↓↓↓

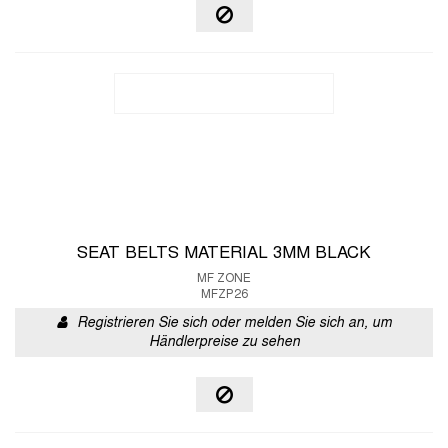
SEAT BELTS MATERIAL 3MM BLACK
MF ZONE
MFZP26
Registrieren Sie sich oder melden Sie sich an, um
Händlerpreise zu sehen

↑↑↑
↓↓↓

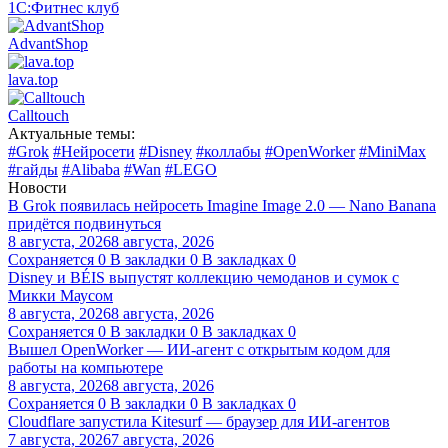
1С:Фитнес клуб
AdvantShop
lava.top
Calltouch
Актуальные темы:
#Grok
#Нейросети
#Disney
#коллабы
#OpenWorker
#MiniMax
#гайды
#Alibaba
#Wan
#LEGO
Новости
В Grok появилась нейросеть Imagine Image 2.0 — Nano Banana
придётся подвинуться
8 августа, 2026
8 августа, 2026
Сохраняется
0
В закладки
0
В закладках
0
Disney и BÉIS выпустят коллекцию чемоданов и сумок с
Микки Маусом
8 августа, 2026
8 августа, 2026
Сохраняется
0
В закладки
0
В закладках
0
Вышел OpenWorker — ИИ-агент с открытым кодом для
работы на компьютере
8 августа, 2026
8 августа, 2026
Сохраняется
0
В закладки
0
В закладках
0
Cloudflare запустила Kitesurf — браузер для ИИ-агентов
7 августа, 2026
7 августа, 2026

↑↑↑

What is expected:
Among the lines above, find the one with "SEAT BELTS MATERIAL 3MM BLACK" and the one with "Händlerpreise zu sehen". Quote both and everything between them, exactly.

Task result:
SEAT BELTS MATERIAL 3MM BLACK
MF ZONE
MFZP26
Registrieren Sie sich oder melden Sie sich an, um
Händlerpreise zu sehen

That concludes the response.